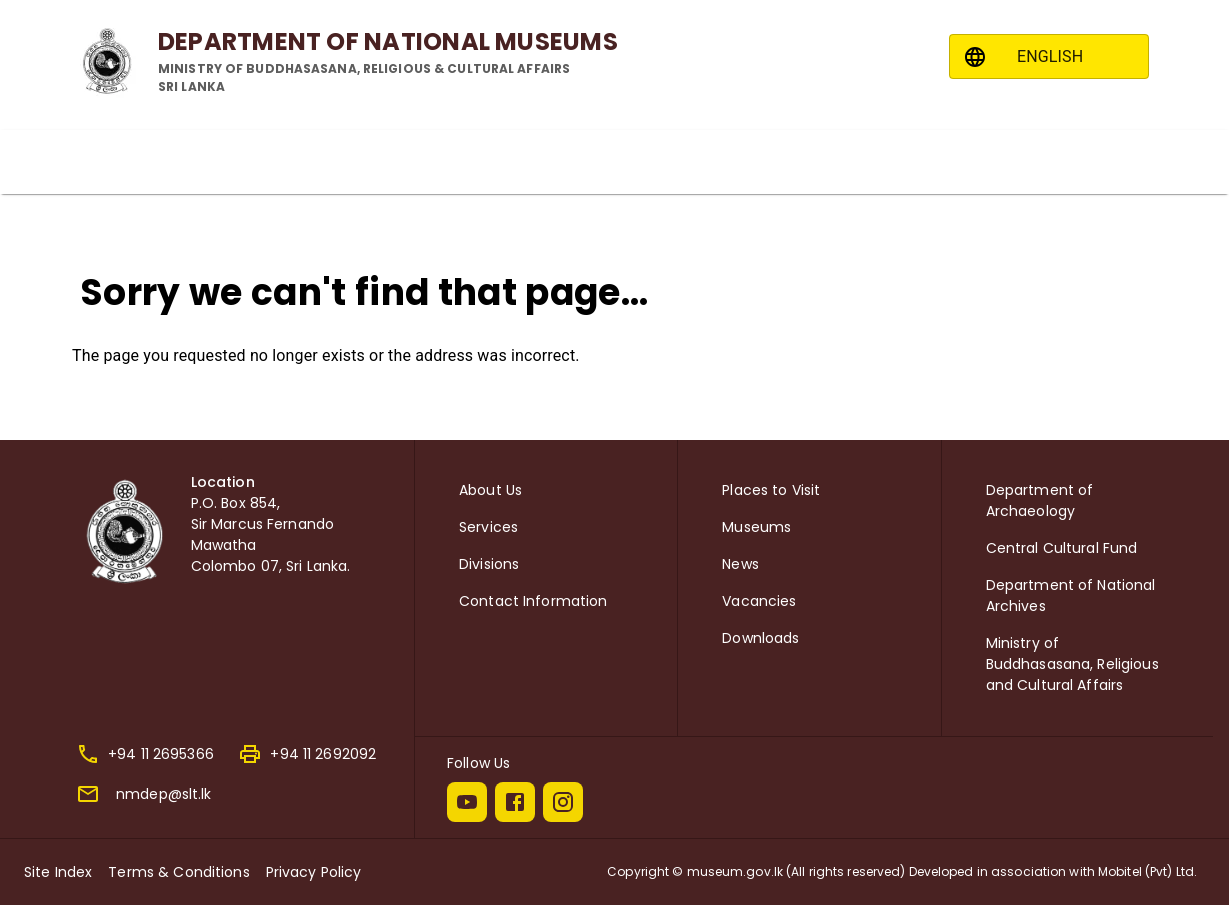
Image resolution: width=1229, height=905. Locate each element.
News (740, 564)
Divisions (489, 564)
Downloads (760, 638)
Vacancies (759, 601)
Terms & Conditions (178, 872)
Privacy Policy (314, 872)
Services (488, 527)
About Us (490, 490)
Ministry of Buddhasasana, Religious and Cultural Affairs (1072, 664)
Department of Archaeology (1040, 500)
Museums (756, 527)
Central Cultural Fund (1062, 548)
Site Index (58, 872)
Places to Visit (771, 490)
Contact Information (533, 601)
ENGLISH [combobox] (1050, 56)
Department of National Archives (1071, 595)
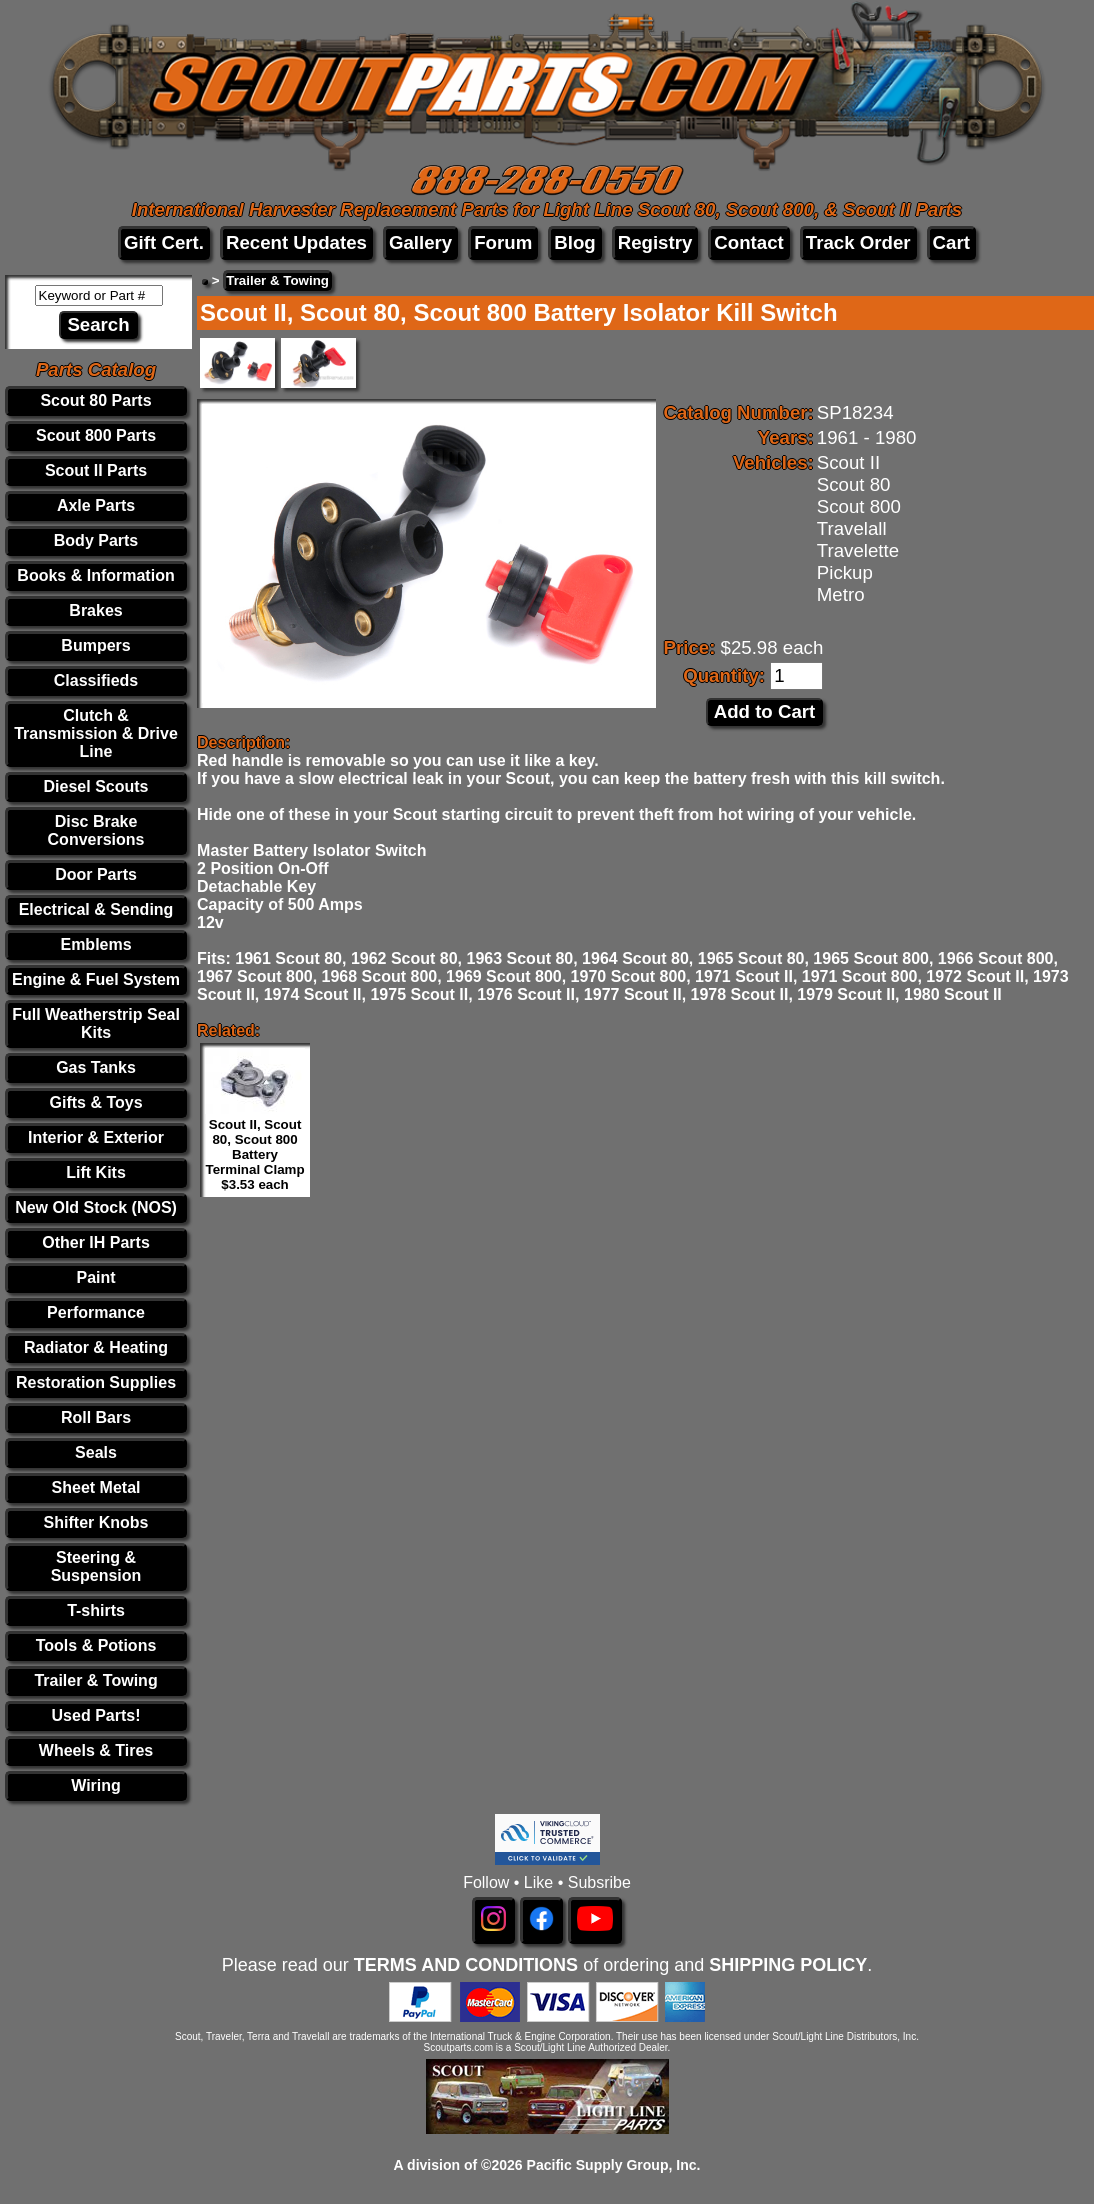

++++++++

[Exercise description]: Every line of the listing should be repeated exactly; no picture should appear.

[Completed exercise]:
Image resolution: width=1229, height=905. Locate each element.
News (740, 564)
Divisions (489, 564)
Downloads (760, 638)
Vacancies (759, 601)
Terms & Conditions (178, 872)
Privacy Policy (314, 872)
Services (488, 527)
About Us (490, 490)
Ministry of Buddhasasana, Religious and Cultural Affairs (1072, 664)
Department of Archaeology (1040, 500)
Museums (756, 527)
Central Cultural Fund (1062, 548)
Site Index (58, 872)
Places to Visit (771, 490)
Contact Information (533, 601)
ENGLISH [combobox] (1050, 56)
Department of National Archives (1071, 595)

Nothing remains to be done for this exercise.